For this we missed Bravo’s “The Real Housewives of Orange County” Thursday night?
Yes, we could not resist watching the premiere of MTV’s “Jersey Shore.” We’ve seen just five minutes, and we don’t know whether to laugh, cry or get a weapon and find the MTV executive who greenlit this ridiculous piece of crap.
“Jersey Shore” has caused a flap in the Garden State already with UNICO, an Italian American group, charging that the show stereotypes their ethic group. The show’s “cast” of three guys and three girls are self-proclaimed “guidos” and “guidettes” who flocked to Seaside Heights, N.J., this summer.
UNICO is wrong. “Jersey Shore” doesn’t defame Italian Americans or the Garden State. It defames humanity.
For those in the Cornhusker states, “guido” is a derogatory term for Italian guys with jelled-hair, ripped muscles, tight T-shirts and no brains. But Midwesterners, please don’t believe everyone in Jersey is like the “govones” on this reality show.
Here are a few of the insightful quotes from the “Jersey Shore” cast, before we see their stomach-turning sexual exploits, hot-tub stripteases, excessive drinking, macho bragging and loud vomiting.
Pauly D — “I was born and raised a guido. It’s being an Italian.”
Sammi — “The shorter the shorts, the better…If you’re not a guido, you can get out of my f—king face.”
Jenni — “I’m like a praying mantis. After I have sex I’ll rip their heads off.”
Ronnie — “The whole thing is about getting laid…I can’t be with a girl if she isn’t prettier than me.”
First of all, in defense of New Jersey, only one of the upstanding youths in “Jersey Shore” is actually from New Jersey, Sammi. Hazlet, N.J., should be very proud of her. The rest of the crew is from Rhode Island, Staten Island, the Bronx, Long Island and upstate New York.
In our youth, we spent many a weekend at the “Shore,” as we natives call it. We stayed in the Irish area, Sea Girt, and a lot of Italian Americans roosted in Belmar. We hung in places like Bar “A” and the Parker House.
Along the way those summers. we may have seen a few characters who might have fit the description of a “guido.” And we saw drunk guys — of all ethnic backgrounds — say and do some pretty stupid things. In fact, we said and did some pretty stupid things after a few shots of tequila. (We’re not like that anymore.
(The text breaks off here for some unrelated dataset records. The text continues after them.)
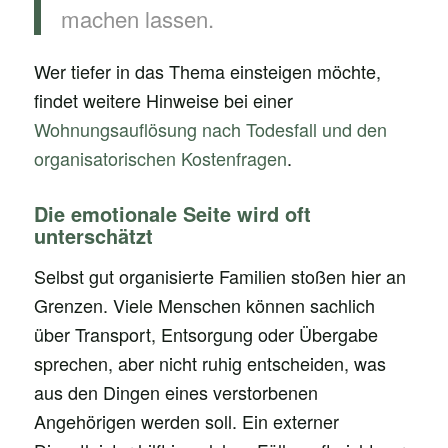
machen lassen.
Wer tiefer in das Thema einsteigen möchte,
findet weitere Hinweise bei einer
Wohnungsauflösung nach Todesfall und den
organisatorischen Kostenfragen
.
Die emotionale Seite wird oft
unterschätzt
Selbst gut organisierte Familien stoßen hier an
Grenzen. Viele Menschen können sachlich
über Transport, Entsorgung oder Übergabe
sprechen, aber nicht ruhig entscheiden, was
aus den Dingen eines verstorbenen
Angehörigen werden soll. Ein externer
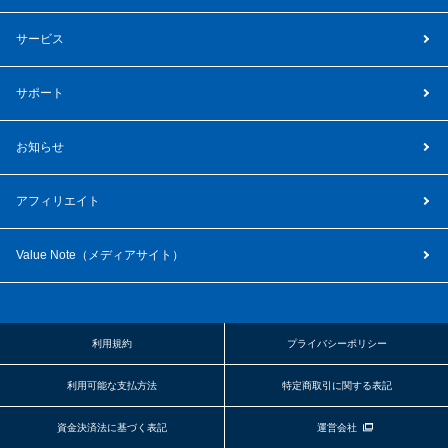
サービス
サポート
お知らせ
アフィリエイト
Value Note（
メディアサイト
）
利用規約
プライバシーポリシー
利用可能な支払方法
特定商取引に関する表記
資金決済法に基づく表記
運営会社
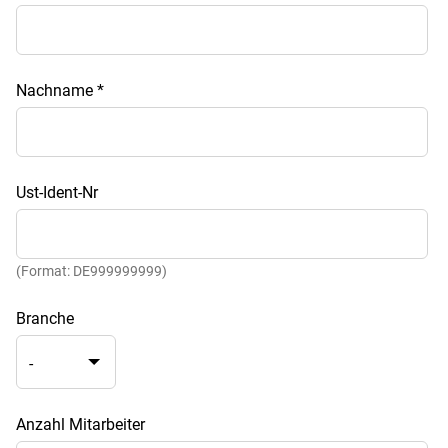
Nachname
*
Ust-Ident-Nr
(Format: DE999999999)
Branche
Anzahl Mitarbeiter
We drink martinis.)
But down at the Shore we never came across anything like the collection of “stunads” that are on this show.
The New York Post did a story on the show last Sunday, headlined, “‘Shore Thing: New Jersey Gets Its Day In The Sun, Thanks To A Guido Invasion,’ and profiled the cast.
We enjoyed reading some of the comments on the story.
Here is one from vtx13cnj: “So if this show is OK, then when do the Amos n Andy reruns start? How about a reality show starring drunken Irishmen beating up their wives? We can follow it up with a reality show based in a Chinese laundry. What, we can’t do that? But its OK to stereotype Italian Americans. Great country we live in.”
Manhead wrote this, verbatim: “I grew up on the Jersey shore and this is exactly what all italians are like. Thats why they call the show True Life. They’re not exagerating.”
The Star-Ledger has done several stories about “Jersey Shore” and the controversy around the show, with the latest headlined “‘Jersey Shore’ Celebrates ‘Guidos.'”
Jersey has become a popular setting for reality shows, such as Bravo’s hit “The Real Housewives of New Jersey” and Style Network’s “Jerseylicious,” which is shooting now in Green Brook, N.J.
As you may have noticed, we are not writing about home shopping in this blog.
But as we told you from the start, our passions include TV programming and New Jersey. So we can’t not talk about “Jersey Shore.” But we will not watch it again. We hope other viewers do the same.
Oh no, we just learned that MTV is running another new episode of “Jersey Shore” at 11. We are going to get a weapon, any weapon.